** EXERCISE PROMPT **
Return nothing except the lines from the one that contains "এক্সক্লুসিভ" through the end of the material below, each exactly as given.

** PROVIDED DATA **
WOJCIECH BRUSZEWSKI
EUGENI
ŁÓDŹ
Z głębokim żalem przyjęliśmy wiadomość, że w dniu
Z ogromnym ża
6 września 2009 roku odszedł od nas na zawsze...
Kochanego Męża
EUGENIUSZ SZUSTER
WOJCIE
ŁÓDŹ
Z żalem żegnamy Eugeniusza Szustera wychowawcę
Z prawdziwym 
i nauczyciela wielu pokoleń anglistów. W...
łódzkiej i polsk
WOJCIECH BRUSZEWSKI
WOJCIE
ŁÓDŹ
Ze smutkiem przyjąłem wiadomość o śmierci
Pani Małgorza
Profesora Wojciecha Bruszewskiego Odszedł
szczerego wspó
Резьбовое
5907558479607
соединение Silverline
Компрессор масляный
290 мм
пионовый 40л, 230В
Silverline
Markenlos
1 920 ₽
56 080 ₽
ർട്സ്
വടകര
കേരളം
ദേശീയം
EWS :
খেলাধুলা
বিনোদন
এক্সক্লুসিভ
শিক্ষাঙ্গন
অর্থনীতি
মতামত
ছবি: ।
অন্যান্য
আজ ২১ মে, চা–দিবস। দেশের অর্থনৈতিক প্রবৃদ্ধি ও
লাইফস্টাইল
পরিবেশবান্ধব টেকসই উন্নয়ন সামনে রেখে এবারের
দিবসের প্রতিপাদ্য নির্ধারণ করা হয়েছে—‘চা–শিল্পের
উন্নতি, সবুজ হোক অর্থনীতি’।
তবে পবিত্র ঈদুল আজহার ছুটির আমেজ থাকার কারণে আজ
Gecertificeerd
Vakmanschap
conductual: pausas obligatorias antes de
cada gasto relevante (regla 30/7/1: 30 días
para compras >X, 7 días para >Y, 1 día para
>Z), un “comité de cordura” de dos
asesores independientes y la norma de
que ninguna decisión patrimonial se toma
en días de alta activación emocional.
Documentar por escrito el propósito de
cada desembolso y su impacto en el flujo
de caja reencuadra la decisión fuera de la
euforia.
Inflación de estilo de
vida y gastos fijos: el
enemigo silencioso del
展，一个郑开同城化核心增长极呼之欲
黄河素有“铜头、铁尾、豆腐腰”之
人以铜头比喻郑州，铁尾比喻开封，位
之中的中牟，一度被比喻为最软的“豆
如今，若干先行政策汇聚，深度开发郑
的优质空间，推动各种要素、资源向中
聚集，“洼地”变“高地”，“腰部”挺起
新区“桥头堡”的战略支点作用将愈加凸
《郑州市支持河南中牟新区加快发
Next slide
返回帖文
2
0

** TASK OUTPUT **
এক্সক্লুসিভ
শিক্ষাঙ্গন
অর্থনীতি
মতামত
ছবি: ।
অন্যান্য
আজ ২১ মে, চা–দিবস। দেশের অর্থনৈতিক প্রবৃদ্ধি ও
লাইফস্টাইল
পরিবেশবান্ধব টেকসই উন্নয়ন সামনে রেখে এবারের
দিবসের প্রতিপাদ্য নির্ধারণ করা হয়েছে—‘চা–শিল্পের
উন্নতি, সবুজ হোক অর্থনীতি’।
তবে পবিত্র ঈদুল আজহার ছুটির আমেজ থাকার কারণে আজ
Gecertificeerd
Vakmanschap
conductual: pausas obligatorias antes de
cada gasto relevante (regla 30/7/1: 30 días
para compras >X, 7 días para >Y, 1 día para
>Z), un “comité de cordura” de dos
asesores independientes y la norma de
que ninguna decisión patrimonial se toma
en días de alta activación emocional.
Documentar por escrito el propósito de
cada desembolso y su impacto en el flujo
de caja reencuadra la decisión fuera de la
euforia.
Inflación de estilo de
vida y gastos fijos: el
enemigo silencioso del
展，一个郑开同城化核心增长极呼之欲
黄河素有“铜头、铁尾、豆腐腰”之
人以铜头比喻郑州，铁尾比喻开封，位
之中的中牟，一度被比喻为最软的“豆
如今，若干先行政策汇聚，深度开发郑
的优质空间，推动各种要素、资源向中
聚集，“洼地”变“高地”，“腰部”挺起
新区“桥头堡”的战略支点作用将愈加凸
《郑州市支持河南中牟新区加快发
Next slide
返回帖文
2
0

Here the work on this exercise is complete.